Trotz Pandemie – Protektionismus bleibt größter Feind globaler Supply Chains

Ebenso wie an den Beschäftigten halten die Unternehmen an ihren Strategien der globalen Lieferketten fest. Nur ein Drittel der Befragten stimmte der Aussage „die globale Supply Chain ist ein Auslaufmodell“ voll (2%) oder teilweise (31%) zu. Dagegen widersprach mit zwei Dritteln die große Mehrheit der Manager dieser These. Die größten Herausforderungen für die globalen Lieferketten sehen die Manager im zunehmenden Protektionismus einzelner Staaten und in Handelskriegen (68%). Erst an Position zwei folgen Pandemien und Naturkatastrophen mit 63% der Nennungen. Einen stärkeren Fokus auf zirkuläre Lieferketten sehen 28% als eine Herausforderung für das Management globaler Supply Chains (Grafik 1).

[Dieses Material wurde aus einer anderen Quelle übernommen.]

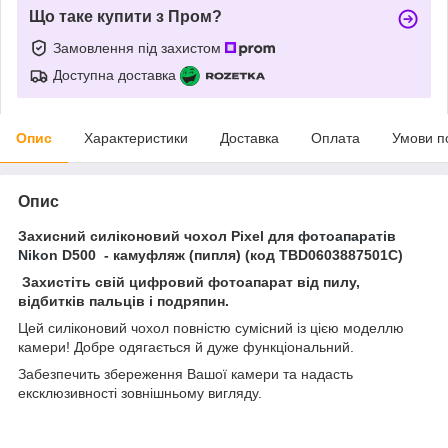
Що таке купити з Пром?
Замовлення під захистом
Доступна доставка
Опис
Характеристики
Доставка
Оплата
Умови п
Опис
Захисний силіконовий чохол Pixel для
фотоапаратів
Nikon
D500 - камуфляж (пипля) (код TBD0603887501C)
Захистіть свій цифровий фотоапарат від пилу,
відбитків пальців і подряпин.
Цей силіконовий чохол повністю сумісний із цією моделлю
камери! Добре одягається й дуже функціональний.
Забезпечить збереження Вашої камери та надасть
ексклюзивності зовнішньому вигляду.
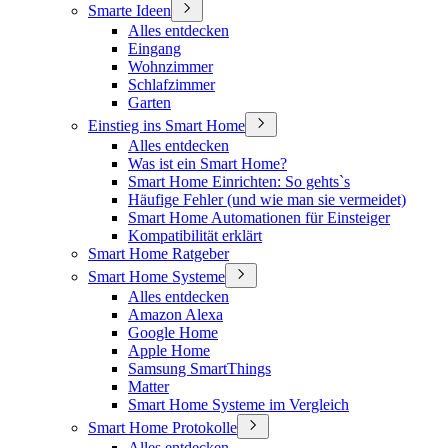
Smarte Ideen
Alles entdecken
Eingang
Wohnzimmer
Schlafzimmer
Garten
Einstieg ins Smart Home
Alles entdecken
Was ist ein Smart Home?
Smart Home Einrichten: So gehts`s
Häufige Fehler (und wie man sie vermeidet)
Smart Home Automationen für Einsteiger
Kompatibilität erklärt
Smart Home Ratgeber
Smart Home Systeme
Alles entdecken
Amazon Alexa
Google Home
Apple Home
Samsung SmartThings
Matter
Smart Home Systeme im Vergleich
Smart Home Protokolle
Alles entdecken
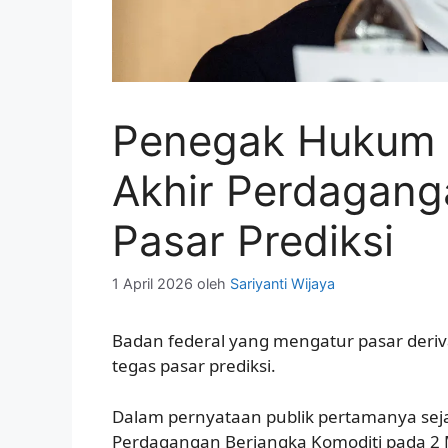
Penegak Hukum F
Akhir Perdagang
Pasar Prediksi
1 April 2026
oleh
Sariyanti Wijaya
Badan federal yang mengatur pasar deriv
tegas pasar prediksi.
Dalam pernyataan publik pertamanya se
Perdagangan Berjangka Komoditi pada 2 Ma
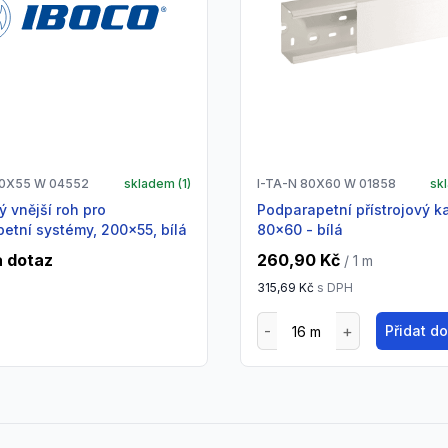
00X55 W 04552
skladem (
1
)
I-TA-N 80X60 W 01858
sk
Podparapetní přístrojový kanál,
etní systémy, 200x55, bílá
80x60 - bílá
 dotaz
260,90 Kč
/ 1
m
315,69 Kč
s DPH
Přidat d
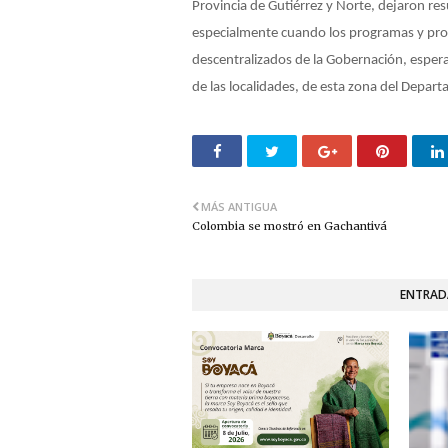
Provincia de Gutiérrez y Norte, dejaron res
especialmente cuando los programas y proy
descentralizados de la Gobernación, esper
de las localidades, de esta zona del Depar
MÁS ANTIGUA
Colombia se mostró en Gachantivá
ENTRAD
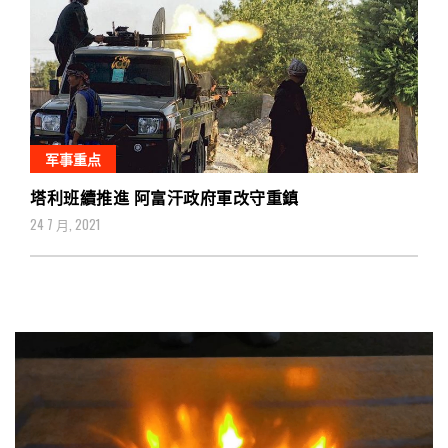
军事重点
塔利班續推進 阿富汗政府軍改守重鎮
24 7 月, 2021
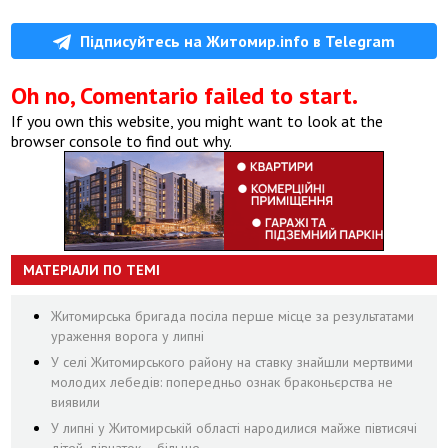
Підписуйтесь на Житомир.info в Telegram
Oh no, Comentario failed to start.
If you own this website, you might want to look at the
browser console to find out why.
МАТЕРІАЛИ ПО ТЕМІ
Житомирська бригада посіла перше місце за результатами
ураження ворога у липні
У селі Житомирського району на ставку знайшли мертвими
молодих лебедів: попередньо ознак браконьєрства не
виявили
У липні у Житомирській області народилися майже півтисячі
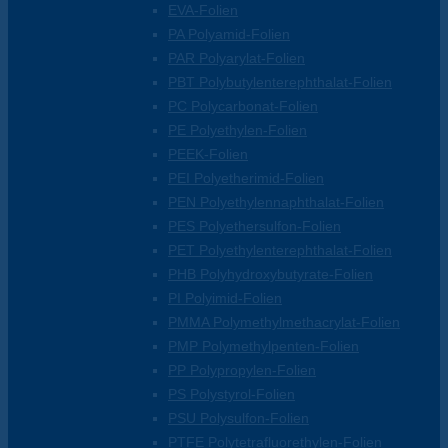
EVA-Folien
PA Polyamid-Folien
PAR Polyarylat-Folien
PBT Polybutylenterephthalat-Folien
PC Polycarbonat-Folien
PE Polyethylen-Folien
PEEK-Folien
PEI Polyetherimid-Folien
PEN Polyethylennaphthalat-Folien
PES Polyethersulfon-Folien
PET Polyethylenterephthalat-Folien
PHB Polyhydroxybutyrate-Folien
PI Polyimid-Folien
PMMA Polymethylmethacrylat-Folien
PMP Polymethylpenten-Folien
PP Polypropylen-Folien
PS Polystyrol-Folien
PSU Polysulfon-Folien
PTFE Polytetrafluorethylen-Folien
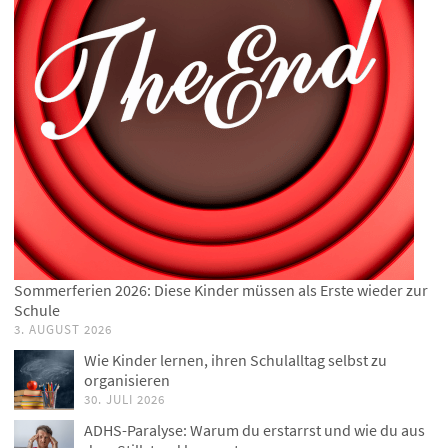
Sommerferien 2026: Diese Kinder müssen als Erste wieder zur
Schule
3. AUGUST 2026
Wie Kinder lernen, ihren Schulalltag selbst zu
organisieren
30. JULI 2026
ADHS-Paralyse: Warum du erstarrst und wie du aus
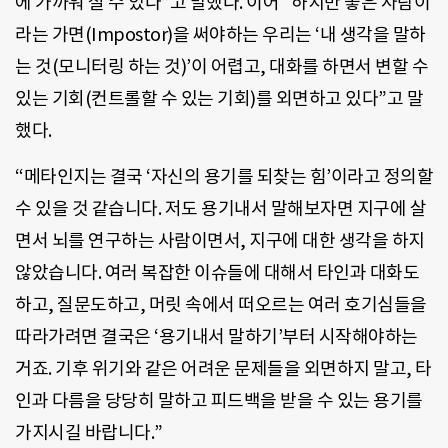
에 가까워 질 수 있다”고 말했다. 이어 “하지만 좋은 사람이
라는 가면(Impostor)을 써야하는 우리는 ‘내 생각을 말하
는 것(모니터링 하는 것)’이 어렵고, 대화를 하면서 변할 수
있는 기회(컨트롤할 수 있는 기회)를 외면하고 있다”고 말
했다.
“메타인지는 결국 ‘자신의 용기를 되찾는 힘’이라고 정의할
수 있을 것 같습니다. 저도 용기내서 말해보자면 지구에 살
면서 뇌를 연구하는 사람이면서, 지구에 대한 생각을 하지
않았습니다. 여러 복잡한 이슈들에 대해서 타인과 대화도
하고, 질문도하고, 머릿 속에서 떠오르는 여러 호기심들을
따라가려면 결국은 ‘용기내서 말하기’부터 시작해야하는
거죠. 기후 위기와 같은 어려운 문제들을 외면하지 말고, 타
인과 다름을 당당히 말하고 피드백을 받을 수 있는 용기를
가지시길 바랍니다.”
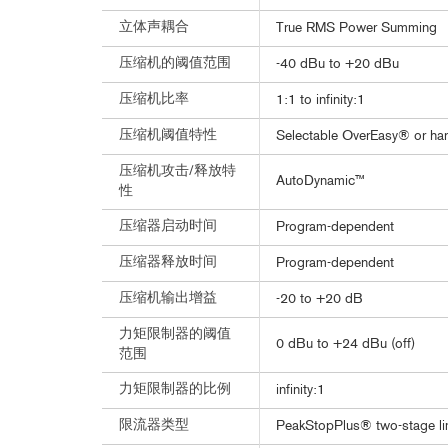
立体声耦合
True RMS Power Summing
压缩机的阈值范围
-40 dBu to +20 dBu
压缩机比率
1:1 to infinity:1
压缩机阈值特性
Selectable OverEasy® or ha
压缩机攻击/释放特
AutoDynamic™
性
压缩器启动时间
Program-dependent
压缩器释放时间
Program-dependent
压缩机输出增益
-20 to +20 dB
力矩限制器的阈值
0 dBu to +24 dBu (off)
范围
力矩限制器的比例
infinity:1
限流器类型
PeakStopPlus® two-stage li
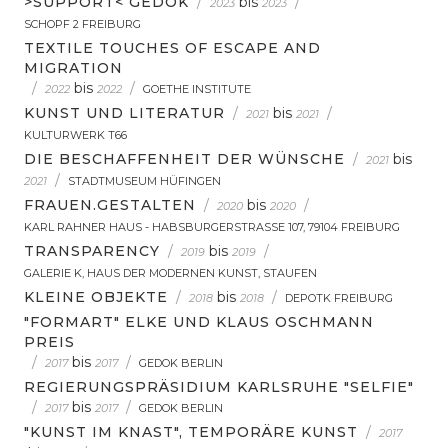
>SUPPORT< GEDOK
/
bis
/
2023
2023
SCHOPF 2 FREIBURG
TEXTILE TOUCHES OF ESCAPE AND
MIGRATION
/
bis
/
2022
2022
GOETHE INSTITUTE
KUNST UND LITERATUR
/
bis
/
2021
2021
KULTURWERK T66
DIE BESCHAFFENHEIT DER WÜNSCHE
/
bis
2021
/
2021
STADTMUSEUM HÜFINGEN
FRAUEN.GESTALTEN
/
bis
/
2020
2020
KARL RAHNER HAUS - HABSBURGERSTRASSE 107, 79104 FREIBURG
TRANSPARENCY
/
bis
/
2019
2019
GALERIE K, HAUS DER MODERNEN KUNST, STAUFEN
KLEINE OBJEKTE
/
bis
/
2018
2018
DEPOTK FREIBURG
"FORMART" ELKE UND KLAUS OSCHMANN
PREIS
/
bis
/
2017
2017
GEDOK BERLIN
REGIERUNGSPRÄSIDIUM KARLSRUHE "SELFIE"
/
bis
/
2017
2017
GEDOK BERLIN
"KUNST IM KNAST", TEMPORÄRE KUNST
/
2017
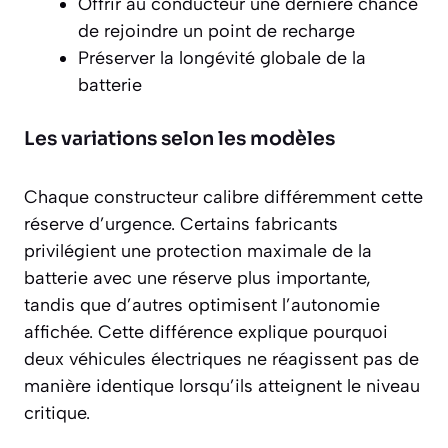
Offrir au conducteur une dernière chance
de rejoindre un point de recharge
Préserver la longévité globale de la
batterie
Les variations selon les modèles
Chaque constructeur calibre différemment cette
réserve d’urgence. Certains fabricants
privilégient une
protection maximale
de la
batterie avec une réserve plus importante,
tandis que d’autres optimisent l’autonomie
affichée. Cette différence explique pourquoi
deux véhicules électriques ne réagissent pas de
manière identique lorsqu’ils atteignent le niveau
critique.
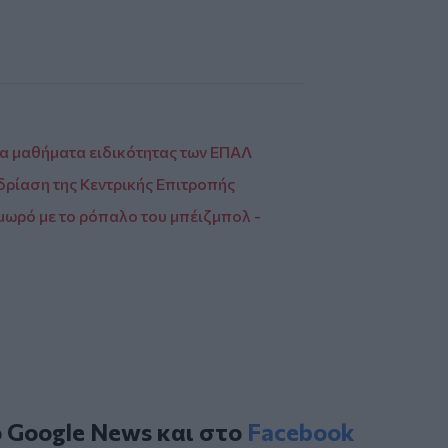
τα μαθήματα ειδικότητας των ΕΠΑΛ
δρίαση της Κεντρικής Επιτροπής
ιμωρό με το ρόπαλο του μπέιζμπολ -
ο
Google News
και στο
Facebook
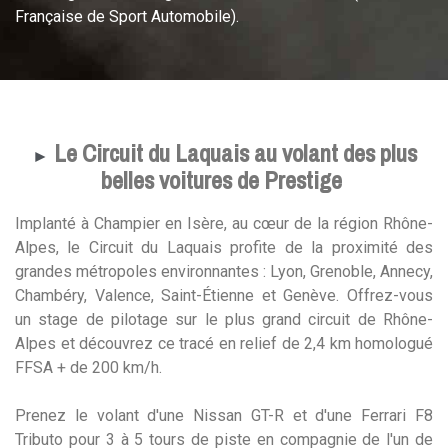
Française de Sport Automobile).
Le Circuit du Laquais au volant des plus
►
belles voitures de Prestige
Implanté à Champier en Isère, au cœur de la région Rhône-
Alpes, le Circuit du Laquais profite de la proximité des
grandes métropoles environnantes : Lyon, Grenoble, Annecy,
Chambéry, Valence, Saint-Étienne et Genève. Offrez-vous
un stage de pilotage sur le plus grand circuit de Rhône-
Alpes et découvrez ce tracé en relief de 2,4 km homologué
FFSA + de 200 km/h.
Prenez le volant d'une Nissan GT-R et d'une Ferrari F8
Tributo pour 3 à 5 tours de piste en compagnie de l'un de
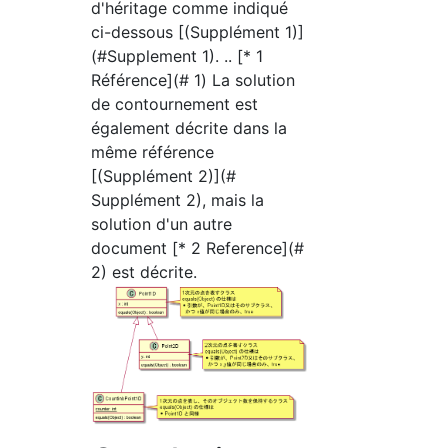
d'héritage comme indiqué
ci-dessous [(Supplément 1)]
(#Supplement 1). .. [* 1
Référence](# 1) La solution
de contournement est
également décrite dans la
même référence
[(Supplément 2)](#
Supplément 2), mais la
solution d'un autre
document [* 2 Reference](#
2) est décrite.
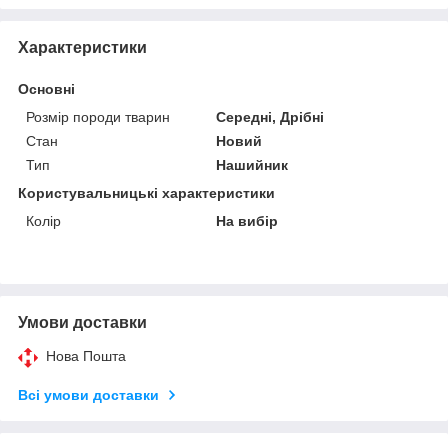
Характеристики
Основні
Розмір породи тварин
Середні, Дрібні
Стан
Новий
Тип
Нашийник
Користувальницькі характеристики
Колір
На вибір
Умови доставки
Нова Пошта
Всі умови доставки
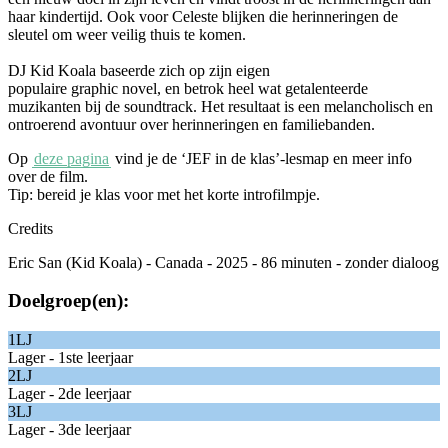
haar kindertijd. Ook voor Celeste blijken die herinneringen de
sleutel om weer veilig thuis te komen.
DJ Kid Koala baseerde zich op zijn eigen
populaire graphic novel
,
en betrok heel wat getalenteerde
muzikanten bij de soundtrack. Het resultaat is een melancholisch en
ontroerend avontuur over herinneringen en familiebanden.
Op
deze pagina
vind je de ‘JEF in de klas’-
lesmap
en meer info
over de film.
Tip:
bereid je klas voor met het korte introfilmpje.
Credits
Eric San (Kid Koala) - Canada - 2025 - 86 minuten - zonder dialoog
Doelgroep(en):
1LJ
Lager - 1ste leerjaar
2LJ
Lager - 2de leerjaar
3LJ
Lager - 3de leerjaar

Befragt nach den Auswirkungen dieser Herausforderungen auf das eigene Unternehmen, gaben 77% der Manager an, ihr Unternehmen spüre diese bereits, weitere 17% erwarten dies für die kommenden Jahre. Allerdings waren lediglich 20% der Unternehmen davon bereits heute deutlich betroffen, die meisten davon im Bereich der Beschaffung.

„Für die Chemieindustrie sind weltumspannende Lieferketten kein Auslaufmodell, aber sie werden neu aufgestellt. Die Post-Corona Supply Chain setzt auf die Balance von Kostenoptimierung auf der einen Seite sowie Sicherheit und Ökologie auf der anderen. Die Globalisierung im Sinne einer einfachen Kostenoptimierung weicht einer ‚Glokalisierung‘ in Form von lokalisierten Produktionen in globalen Supply-Chain-Netzwerken mit lokal angepassten Produktions- und Distributionsstrategien gemäß den jeweiligen wirtschaftspolitischen Vorgaben“, fasst Josef Packowski, Managing Partner bei Camelot Management Consultants, die Ergebnisse zur Supply Chain der aktuellen ­CHEMonitor-Befragung zusammen.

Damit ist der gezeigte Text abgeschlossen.